● ABOUT THIS TASK
Starting at the first line of the data and ending at the line with "The concept features", copy each line exactly. Include both of those lines, but no pictures.

● MATERIAL PROVIDED
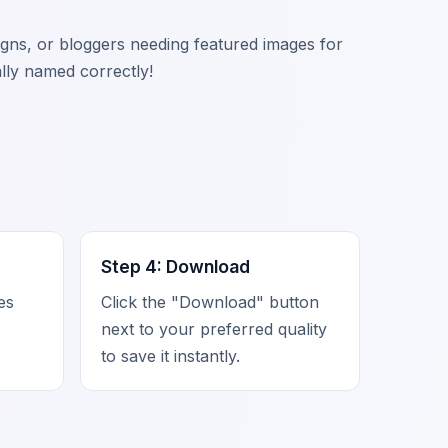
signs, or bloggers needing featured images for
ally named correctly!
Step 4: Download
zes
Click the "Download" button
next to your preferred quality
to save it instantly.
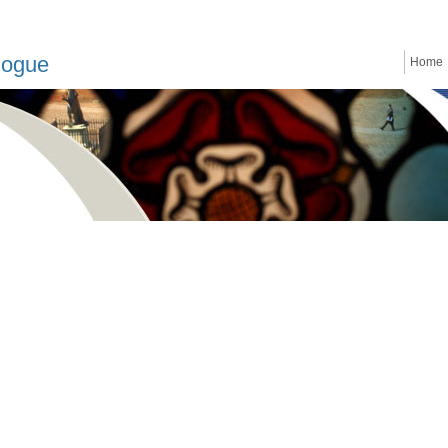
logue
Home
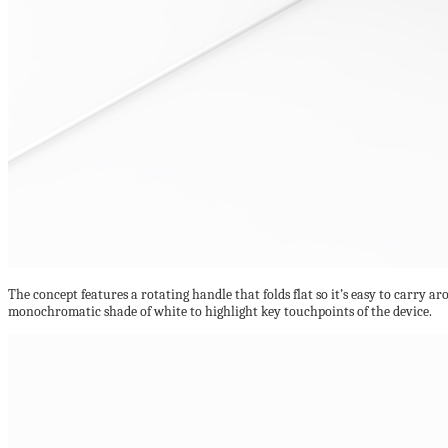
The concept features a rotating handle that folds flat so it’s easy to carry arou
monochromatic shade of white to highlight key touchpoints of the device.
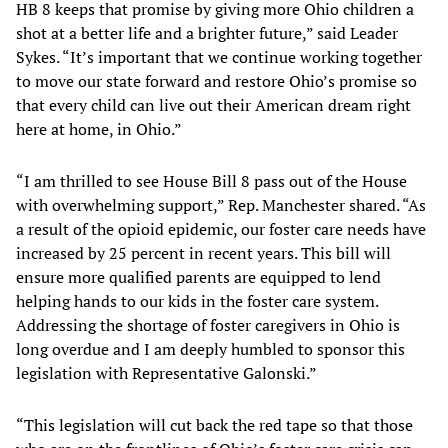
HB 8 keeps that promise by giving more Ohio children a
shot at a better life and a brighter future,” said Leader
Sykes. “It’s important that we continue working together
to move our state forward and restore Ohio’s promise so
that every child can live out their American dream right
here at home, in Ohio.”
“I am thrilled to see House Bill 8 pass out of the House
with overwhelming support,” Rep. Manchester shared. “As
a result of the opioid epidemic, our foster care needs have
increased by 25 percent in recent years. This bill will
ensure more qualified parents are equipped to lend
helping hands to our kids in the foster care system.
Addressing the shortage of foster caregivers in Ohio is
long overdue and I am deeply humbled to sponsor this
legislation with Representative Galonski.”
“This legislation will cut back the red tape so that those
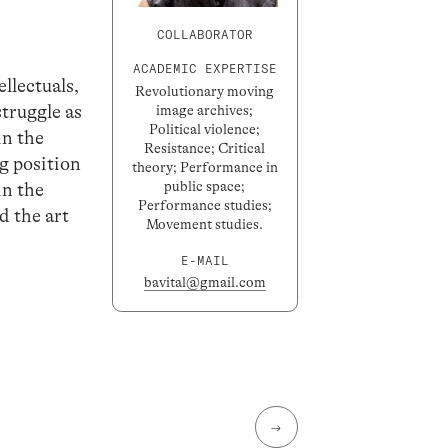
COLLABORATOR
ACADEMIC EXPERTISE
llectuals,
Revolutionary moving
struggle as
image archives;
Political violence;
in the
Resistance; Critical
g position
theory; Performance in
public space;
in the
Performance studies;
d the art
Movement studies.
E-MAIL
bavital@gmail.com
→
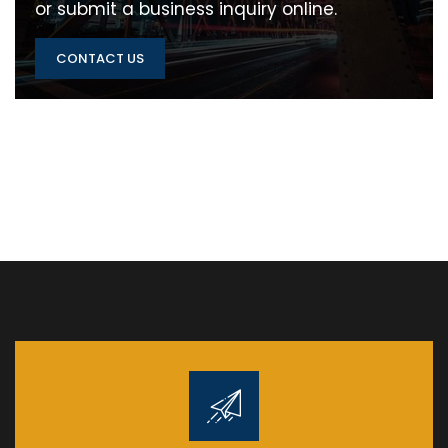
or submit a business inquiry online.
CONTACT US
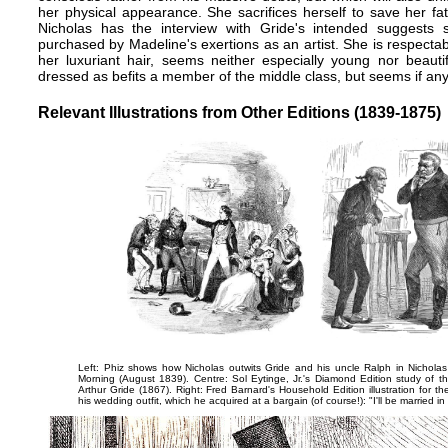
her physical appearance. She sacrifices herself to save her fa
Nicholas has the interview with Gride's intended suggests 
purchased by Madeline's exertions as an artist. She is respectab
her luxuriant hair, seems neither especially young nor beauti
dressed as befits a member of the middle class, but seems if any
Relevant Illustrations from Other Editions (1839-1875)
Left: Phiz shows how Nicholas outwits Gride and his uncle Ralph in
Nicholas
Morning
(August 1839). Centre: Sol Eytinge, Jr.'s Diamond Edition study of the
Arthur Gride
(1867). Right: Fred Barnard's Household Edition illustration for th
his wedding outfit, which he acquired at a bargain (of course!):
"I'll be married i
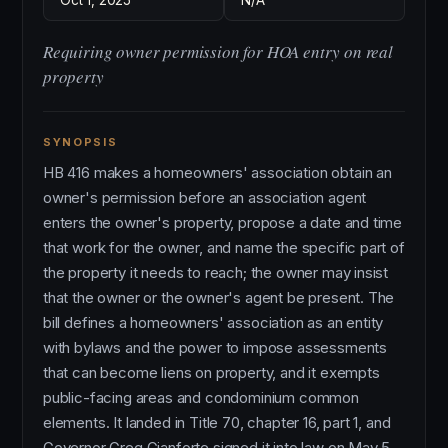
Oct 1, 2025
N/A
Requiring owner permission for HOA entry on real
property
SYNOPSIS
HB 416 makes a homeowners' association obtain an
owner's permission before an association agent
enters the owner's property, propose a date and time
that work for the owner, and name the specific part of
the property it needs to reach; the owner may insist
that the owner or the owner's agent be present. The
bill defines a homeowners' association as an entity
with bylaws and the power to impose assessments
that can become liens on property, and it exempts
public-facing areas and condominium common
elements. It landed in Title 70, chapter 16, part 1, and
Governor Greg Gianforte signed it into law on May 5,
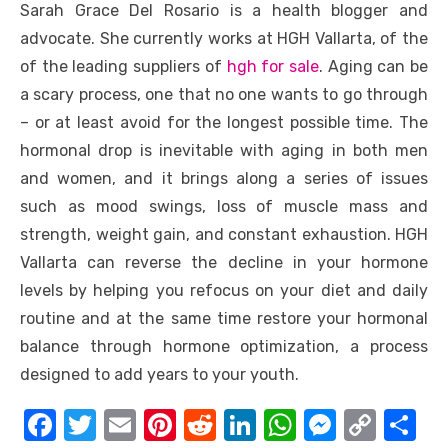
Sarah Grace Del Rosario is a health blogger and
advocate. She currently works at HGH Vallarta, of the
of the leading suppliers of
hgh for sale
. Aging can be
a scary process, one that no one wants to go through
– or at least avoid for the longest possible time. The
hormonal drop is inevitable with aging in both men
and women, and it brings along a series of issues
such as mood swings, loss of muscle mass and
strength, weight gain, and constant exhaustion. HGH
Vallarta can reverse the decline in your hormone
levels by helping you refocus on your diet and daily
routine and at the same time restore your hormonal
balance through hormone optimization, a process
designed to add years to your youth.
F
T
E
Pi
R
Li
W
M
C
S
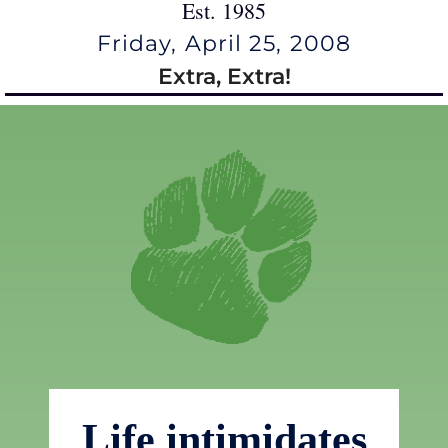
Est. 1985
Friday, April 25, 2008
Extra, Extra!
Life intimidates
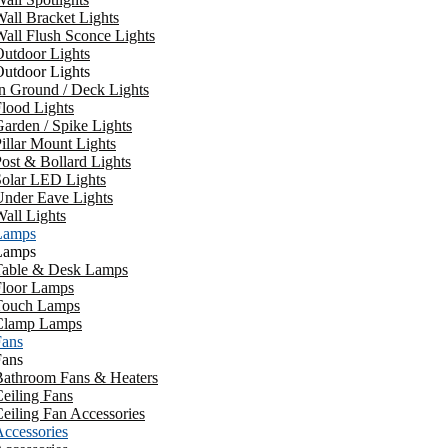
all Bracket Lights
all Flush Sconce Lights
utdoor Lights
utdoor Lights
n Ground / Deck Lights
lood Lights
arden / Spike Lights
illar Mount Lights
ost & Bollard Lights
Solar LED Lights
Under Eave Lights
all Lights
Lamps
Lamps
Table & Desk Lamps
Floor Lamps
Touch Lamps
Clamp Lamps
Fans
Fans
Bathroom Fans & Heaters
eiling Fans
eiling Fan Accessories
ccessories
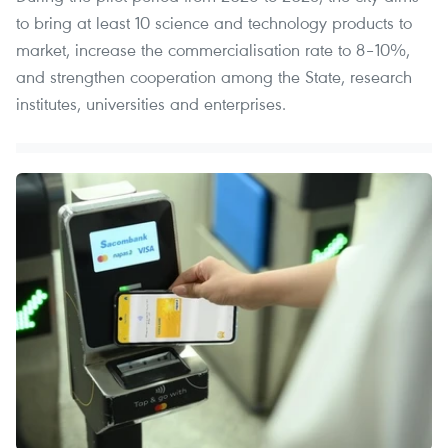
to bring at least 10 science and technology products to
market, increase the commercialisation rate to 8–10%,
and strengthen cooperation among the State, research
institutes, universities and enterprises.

● SOLUTION
signs, or bloggers needing featured images for
ally named correctly!
Step 4: Download
zes
Click the "Download" button
next to your preferred quality
to save it instantly.
logue
Home
The concept features a rotating handle that folds flat so it’s easy to carry arou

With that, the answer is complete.